Makenzie Huber/South Dakota Searchlight – A bill mandating minimum safety standards in public schools — without requiring armed guards — was unanimously approved Tuesday by the Senate Education Committee at the Capitol in Pierre.
The bill is a modified revival of an earlier school safety bill that failed in committee due to concerns about staffing, costs and local control. That bill included a requirement for schools to have either school resource officers supplied by local law enforcement agencies or sentinels, who are trained and armed employees without police credentials.
The “school safety 2.0” bill, as described by prime sponsor Sen. Brent Hoffman, R-Hartford, was “fine tuned” to focus on standardization of public school locked door policies and increasing awareness of the state’s anonymous reporting hotline.
The bill would require that a school employee must be present to watch and control an unlocked main entrance of a school when students are present to prevent school shootings or other bad actors. When the doors are locked during regular school hours with children present, the main entrances would have to be monitored either by video or in person.
The bill would also require that school districts publicize the state’s school safety tip line on their websites and “in a conspicuous place” in each school building.
Although education lobbyists were widely opposed to the bill — citing insurance concerns and calling the bill an unnecessary, unfunded mandate — it was not enough to dissuade lawmakers on the committee.
Sen. Steve Kolbeck, R-Brandon, compared the standardization bill to fire protection and automated external defibrillator accessibility in schools.
“We haven’t lost a child in a school fire since the 1950s. Why? Because it’s standardized,” Kolbeck said. “… There may be an example of a one room school house where this might be a struggle, but I think it’s worth it to figure it out.”

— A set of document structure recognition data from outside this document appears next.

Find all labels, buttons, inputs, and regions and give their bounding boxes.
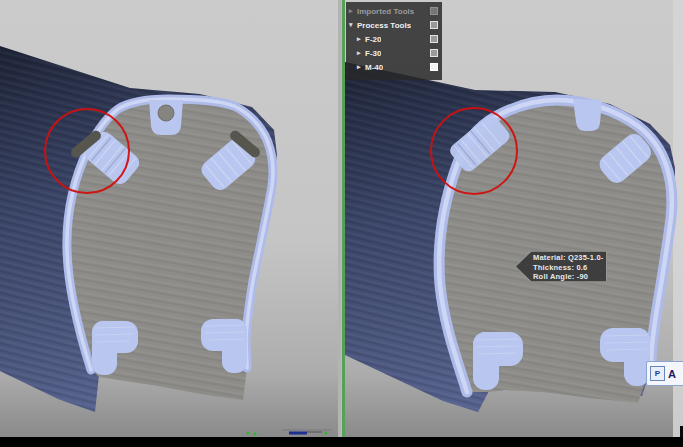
bottom-border-bar <box>0 437 683 447</box>
tooltip-thickness-line: Thickness: 0.6 <box>533 263 604 273</box>
top-hole <box>158 105 174 121</box>
tree-item-f20[interactable]: ▸ F-20 <box>346 32 442 46</box>
button-label: A <box>668 368 676 380</box>
top-channel <box>573 99 602 131</box>
tree-item-label: M-40 <box>365 63 383 72</box>
visibility-checkbox[interactable] <box>430 35 438 43</box>
partial-toolbar-button[interactable]: P A <box>646 361 683 386</box>
tree-item-imported-tools[interactable]: ▸ Imported Tools <box>346 4 442 18</box>
expand-arrow-icon[interactable]: ▸ <box>349 7 357 15</box>
tree-item-f30[interactable]: ▸ F-30 <box>346 46 442 60</box>
cross-section <box>67 99 273 400</box>
tree-item-label: F-30 <box>365 49 381 58</box>
visibility-checkbox[interactable] <box>430 63 438 71</box>
visibility-checkbox[interactable] <box>430 21 438 29</box>
tree-item-process-tools[interactable]: ▾ Process Tools <box>346 18 442 32</box>
visibility-checkbox[interactable] <box>430 49 438 57</box>
cad-window: ▸ Imported Tools ▾ Process Tools ▸ F-20 … <box>0 0 683 447</box>
tree-item-label: Process Tools <box>357 21 411 30</box>
tooltip-material-line: Material: Q235-1.0- <box>533 253 604 263</box>
expand-arrow-icon[interactable]: ▸ <box>357 35 365 43</box>
p-document-icon: P <box>650 366 665 381</box>
viewport-right[interactable]: ▸ Imported Tools ▾ Process Tools ▸ F-20 … <box>345 0 683 437</box>
viewport-left[interactable] <box>0 0 338 437</box>
tree-item-label: Imported Tools <box>357 7 414 16</box>
visibility-checkbox[interactable] <box>430 7 438 15</box>
viewport-splitter[interactable] <box>338 0 345 437</box>
expand-arrow-icon[interactable]: ▸ <box>357 63 365 71</box>
tooltip-roll-angle-line: Roll Angle: -90 <box>533 272 604 282</box>
collapse-arrow-icon[interactable]: ▾ <box>349 21 357 29</box>
scene-left <box>0 0 338 437</box>
tree-item-label: F-20 <box>365 35 381 44</box>
material-tooltip: Material: Q235-1.0- Thickness: 0.6 Roll … <box>515 249 607 284</box>
tool-tree-panel: ▸ Imported Tools ▾ Process Tools ▸ F-20 … <box>346 2 442 80</box>
tree-item-m40[interactable]: ▸ M-40 <box>346 60 442 74</box>
expand-arrow-icon[interactable]: ▸ <box>357 49 365 57</box>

Hoffman said that although such a law could “potentially increase perception of liability on schools,” he’s not aware of a school being found liable for school shootings.
“You’re gonna get sued if you don’t lock the door and you’re gonna get sued if you do lock the door,” Kolbeck said before voting to move the bill to the Senate floor.
The bill only affects public schools, Hoffman clarified, because a statute to standardize safety policy for private and tribal schools could be too “complicated for legal reasons.” He expects more amendments will be discussed on the Senate floor.